Multidrug-resistant organisms were cultured from 3% of rectal swabs and duodenal aspirates, but not from any of the cultures of duodenoscopes. Therefore, the study was stopped for futility. The enhanced disinfection methods failed to prevent contamination, compared with standard high-level disinfection, the researchers noted. Ten or more CFUs grew in 2% of duodenoscopes that underwent standard high-level disinfection, 4% of those that underwent double high-level disinfection, and 4% of those that underwent high-level disinfection followed by ethylene oxide sterilization (P = .4).

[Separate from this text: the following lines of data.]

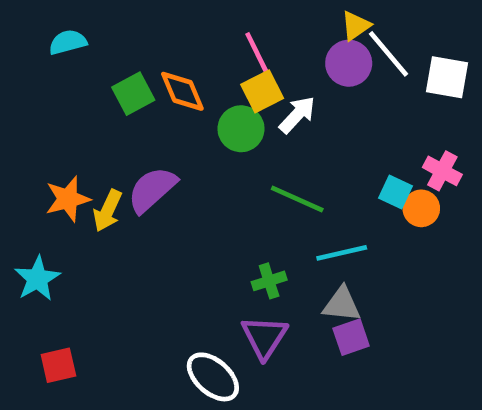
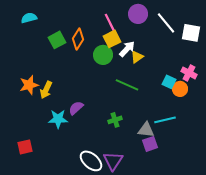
yellow triangle: (356, 26) -> (137, 57), moved
purple circle: (349, 63) -> (138, 14), moved
orange diamond: (182, 91) -> (78, 39), turned 55
purple semicircle: (152, 190) -> (76, 108), moved, size x0.7
cyan line: (342, 253) -> (165, 120), moved
cyan star: (37, 279) -> (58, 119), moved, turned 30
purple triangle: (264, 337) -> (113, 161), moved
red square: (58, 365) -> (25, 147), moved

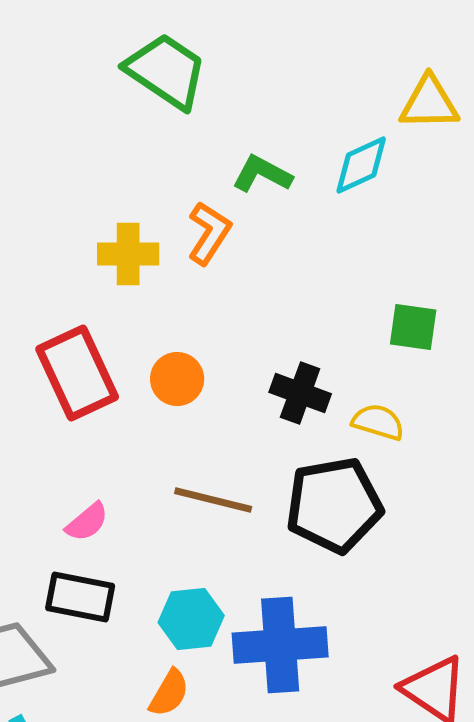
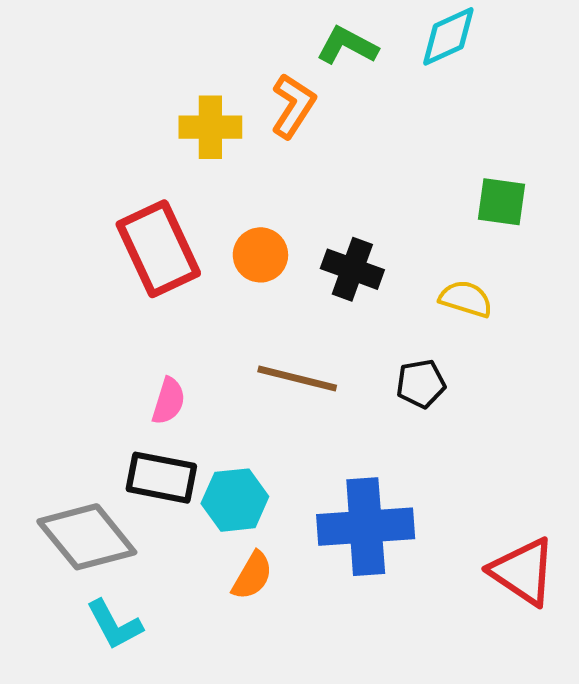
black cross: (300, 393) -> (352, 269), moved
black pentagon: (334, 505) -> (421, 384), size x0.5
pink semicircle: (87, 522) -> (169, 401), turned -33
cyan hexagon: (191, 619) -> (235, 500), moved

“There is no consensus on what parts of the standard high-level disinfection process should be repeated,” the investigators wrote. “It is uncertain if the addition of a second cycle of manual reprocessing might have improved the effectiveness of double high-level disinfection.”

Funders included the American Society for Gastrointestinal Endoscopy and Beth Israel Deaconess Medical Center. The investigators reported having no conflicts of interest.